Targeting a -3 with the pristine stack did not make a difference back when I tried it.
This sounds like a good reason to move forward with Metlino. Then Sinara has both a heavy-weight and light-weight ARTIQ core devices.
I have reduced the clock frequency from 125MHz to 121MHz on Kasli. It now meets timing.
Moving forward, I suggest having a -3 speed grade on the next Kasli version, and a system clock frequency that depends on the hardware revision. We should be able to get back at least 125MHz. We are already doing different bitstreams for different hardware revisions, and this is straightforward to do in the code.
@hartytp Conversely, if you are willing to do the testing and yak-shaving, the same technique can be applied to crank up the system clock frequency a little on KC705 and Sayma. Things to watch out for (in addition to Vivado timing reports) are:
Conversely, if you are willing to do the testing and yak-shaving, the same technique can be applied to crank up the system clock frequency
The yak-shaving should include figuring out problems such as why Vivado meets timing when run manually but not via the buildbot, because it is giving me this crap right now.
Let's not bother with WR for Kasli. We can consider it for Sayma/Metlino when the time comes.
@hartytp I like this idea (not bothering with WR for Kasli). @jbqubit agreed that Metlino would be good to implement when we can.
Metlino can be operated stand-alone. We can even make some mechanical fixture to fit it into the 3U rack with SATA-SFP converter mounted at the front panel. Of course this would make sense only for 19" rack.
@sbourdeauducq :
I am in favor of either:
- keeping the 5324 (the engineering costs associated with the change and the maintainance of multiple clock chip variants in the firmware do not seem to be worth using a 5326, 5369 or 5346).
- designing a high-performance PLL a la White Rabbit.
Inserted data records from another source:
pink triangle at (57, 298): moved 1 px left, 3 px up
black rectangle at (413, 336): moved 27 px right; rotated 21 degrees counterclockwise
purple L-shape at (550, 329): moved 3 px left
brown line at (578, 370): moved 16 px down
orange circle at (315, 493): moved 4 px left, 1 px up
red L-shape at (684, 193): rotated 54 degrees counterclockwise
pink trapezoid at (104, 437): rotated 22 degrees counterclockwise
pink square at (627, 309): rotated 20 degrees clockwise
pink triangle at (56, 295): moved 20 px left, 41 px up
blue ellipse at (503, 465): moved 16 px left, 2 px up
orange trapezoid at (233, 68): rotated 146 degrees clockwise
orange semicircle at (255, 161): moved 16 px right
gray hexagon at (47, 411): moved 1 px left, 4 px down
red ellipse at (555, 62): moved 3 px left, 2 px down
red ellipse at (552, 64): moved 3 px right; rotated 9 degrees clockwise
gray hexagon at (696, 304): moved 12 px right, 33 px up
Since we decided (I believe) to not bother with WR this leaves us with Si5324 (bc other Si chips also don't have deterministic latency).
@hartytp :
We agree on a cut-off date for changes to the design for the next version of Kasli
Shall we set some date?
Top of my wish list is sorting out the grounding for Kasli. I think that at a minimum, we should ensure that the PCB ground connects to the front panel, and that the front panel is designed to ground to a chassis. Otherwise, we're in for a world of broken devices when people power them from switch mode supplies that can float to a couple of hundred volts.
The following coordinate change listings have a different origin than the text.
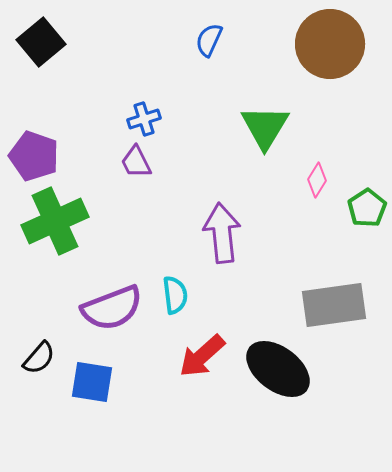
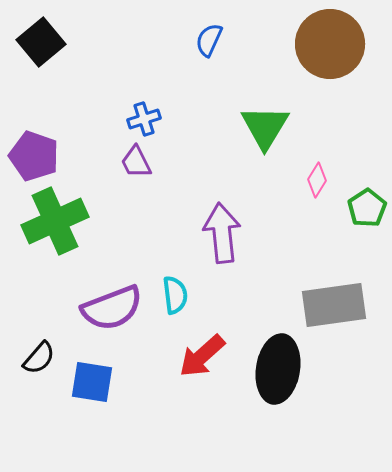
black ellipse: rotated 62 degrees clockwise
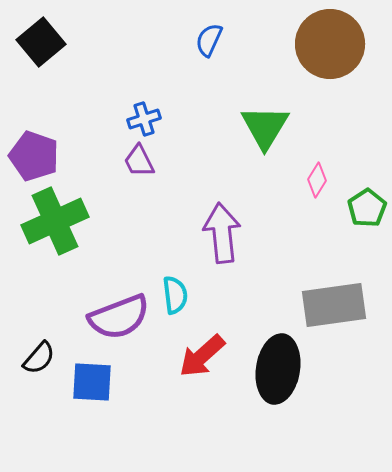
purple trapezoid: moved 3 px right, 1 px up
purple semicircle: moved 7 px right, 9 px down
blue square: rotated 6 degrees counterclockwise
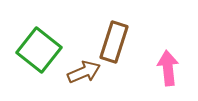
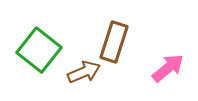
pink arrow: rotated 56 degrees clockwise
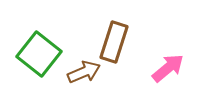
green square: moved 4 px down
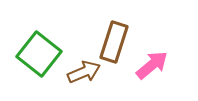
pink arrow: moved 16 px left, 3 px up
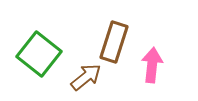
pink arrow: rotated 44 degrees counterclockwise
brown arrow: moved 2 px right, 5 px down; rotated 16 degrees counterclockwise
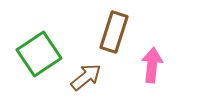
brown rectangle: moved 10 px up
green square: rotated 18 degrees clockwise
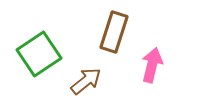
pink arrow: rotated 8 degrees clockwise
brown arrow: moved 4 px down
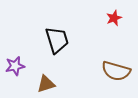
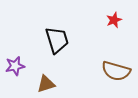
red star: moved 2 px down
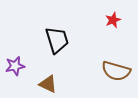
red star: moved 1 px left
brown triangle: moved 2 px right; rotated 42 degrees clockwise
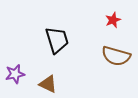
purple star: moved 8 px down
brown semicircle: moved 15 px up
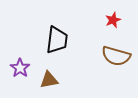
black trapezoid: rotated 24 degrees clockwise
purple star: moved 5 px right, 6 px up; rotated 24 degrees counterclockwise
brown triangle: moved 1 px right, 4 px up; rotated 36 degrees counterclockwise
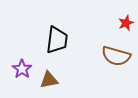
red star: moved 13 px right, 3 px down
purple star: moved 2 px right, 1 px down
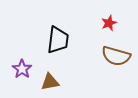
red star: moved 17 px left
black trapezoid: moved 1 px right
brown triangle: moved 1 px right, 2 px down
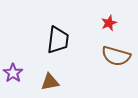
purple star: moved 9 px left, 4 px down
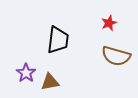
purple star: moved 13 px right
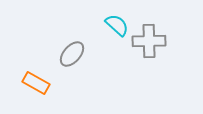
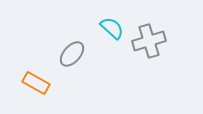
cyan semicircle: moved 5 px left, 3 px down
gray cross: rotated 16 degrees counterclockwise
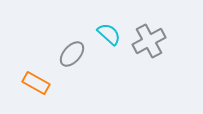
cyan semicircle: moved 3 px left, 6 px down
gray cross: rotated 12 degrees counterclockwise
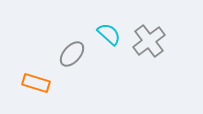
gray cross: rotated 8 degrees counterclockwise
orange rectangle: rotated 12 degrees counterclockwise
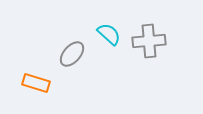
gray cross: rotated 32 degrees clockwise
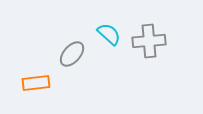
orange rectangle: rotated 24 degrees counterclockwise
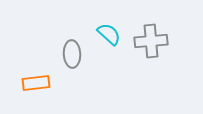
gray cross: moved 2 px right
gray ellipse: rotated 44 degrees counterclockwise
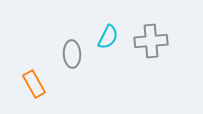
cyan semicircle: moved 1 px left, 3 px down; rotated 75 degrees clockwise
orange rectangle: moved 2 px left, 1 px down; rotated 68 degrees clockwise
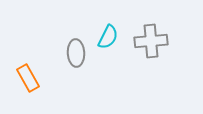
gray ellipse: moved 4 px right, 1 px up
orange rectangle: moved 6 px left, 6 px up
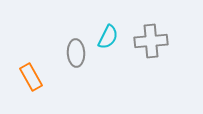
orange rectangle: moved 3 px right, 1 px up
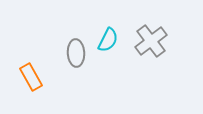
cyan semicircle: moved 3 px down
gray cross: rotated 32 degrees counterclockwise
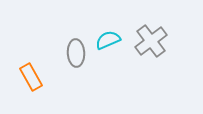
cyan semicircle: rotated 140 degrees counterclockwise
Relying on USB/RF connectors for grounding is not a safe or sensible strategy.
We should also add a note in the docs about this.
'grounding via the chassis' might help you but it it's a NOP in many cases if they subrack is standing on a usually isolated table or on top of some other insulating device or the rack is not grounded. It's risky and not a solution. We should provide a ground connection or revise the power supply and connector design choice.